By Glen C. Hansen
In re Consoidated Delta Smelt Cases, 2011 U.S. Dist. LEXIS 98300 (E.D. Cal. Aug. 31, 2011)
In 2008, the United States Fish and Wildlife Service (“FWS”) issued a biological opinion (“BiOp”) under section 7 of the Endangered Species Act that addressed the impacts of the coordinated operations of the federal Central Valley Project (“CVP”) and State Water Project (“SWP”) on a threatened fish known as the California delta smelt in the Sacramento San Joaquin Delta. The BiOp concluded that “the coordinated operations of the CVP and SWP, as proposed, are likely to jeopardize the continued existence of the delta smelt” and “adversely modify delta smelt critical habitat.”

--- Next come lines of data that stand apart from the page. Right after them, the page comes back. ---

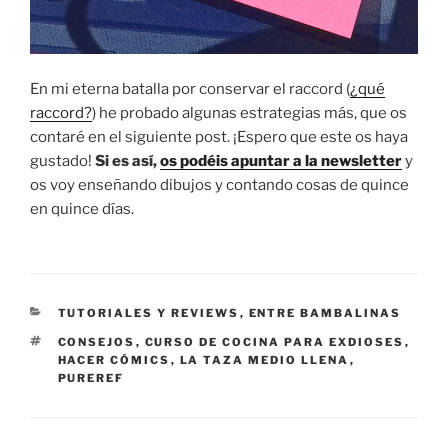
En mi eterna batalla por conservar el raccord (
¿qué
raccord?
) he probado algunas estrategias más, que os
contaré en el siguiente post. ¡Espero que este os haya
gustado!
Si es así,
os podéis apuntar a la newsletter
y
os voy enseñando dibujos y contando cosas de quince
en quince días.
CATEGORIES
TUTORIALES Y REVIEWS
,
ENTRE BAMBALINAS
TAGS
CONSEJOS
,
CURSO DE COCINA PARA EXDIOSES
,
HACER CÓMICS
,
LA TAZA MEDIO LLENA
,
PUREREF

In November 2009, the U.S. District Court for the Eastern District of California held that the federal agencies violated NEPA when they implemented the BiOp without conducting the required NEPA analysis. Delta Smelt Consol. Cases v. Salazar, 686 F.Supp.2d 1026 (E.D.Ca. 2009).

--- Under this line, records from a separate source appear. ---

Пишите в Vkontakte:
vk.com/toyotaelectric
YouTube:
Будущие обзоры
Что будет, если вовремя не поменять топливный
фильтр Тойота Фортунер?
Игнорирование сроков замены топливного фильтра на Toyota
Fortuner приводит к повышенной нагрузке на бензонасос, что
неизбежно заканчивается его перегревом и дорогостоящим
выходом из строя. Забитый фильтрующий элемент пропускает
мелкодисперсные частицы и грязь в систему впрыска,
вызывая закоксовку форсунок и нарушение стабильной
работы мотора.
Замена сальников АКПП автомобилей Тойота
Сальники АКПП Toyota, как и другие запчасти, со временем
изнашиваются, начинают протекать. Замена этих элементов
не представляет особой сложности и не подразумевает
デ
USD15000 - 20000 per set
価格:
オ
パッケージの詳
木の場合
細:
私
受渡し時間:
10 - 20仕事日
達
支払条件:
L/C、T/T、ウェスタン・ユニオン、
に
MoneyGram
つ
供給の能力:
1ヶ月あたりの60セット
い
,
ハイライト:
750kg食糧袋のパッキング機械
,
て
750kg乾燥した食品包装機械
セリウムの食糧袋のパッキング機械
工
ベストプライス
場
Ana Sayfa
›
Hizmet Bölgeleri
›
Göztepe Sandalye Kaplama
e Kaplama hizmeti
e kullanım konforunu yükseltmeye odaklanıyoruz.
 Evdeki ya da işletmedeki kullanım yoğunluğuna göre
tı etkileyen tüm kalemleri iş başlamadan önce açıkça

In December 2010, the District Court for the Eastern District ruled, in part, that the Reasonable and Prudent Alternative (“RPA”) Component 3, Action 4 (the “Fall X2 Action”) of the BiOp violated the Administrative Procedure Act’s and FWS’s own Consultation Handbook implementing the ESA. The RPA was purportedly designed to improve habitat for delta smelt growth and rearing, and required sufficient Delta outflow to maintain a monthly average location of two parts per thousand salinity (“X2”) no greater (more eastward) than 74 kilometers from the Golden Gate Bridge in “wet” water years and 81 kilometers from the Golden Gate Bridge in “above normal” water years. The average monthly location of X2 in the fall must be maintained in September and October (in November, the Fall X2 Action requires the Projects to adjust their upstream reservoir releases to prevent the storage of inflow). The court held that FWS failed to explain why it is essential to maintain X2 at 74 km and 81 km respectively, as opposed to any other specific location: “The public cannot afford sloppy science and uni-directional prescriptions that ignore California’s water needs.” Delta Smelt Consol. Cases v. Salazar, 760 F.Supp.2d 855, 969 (E.D. Cal. 2010).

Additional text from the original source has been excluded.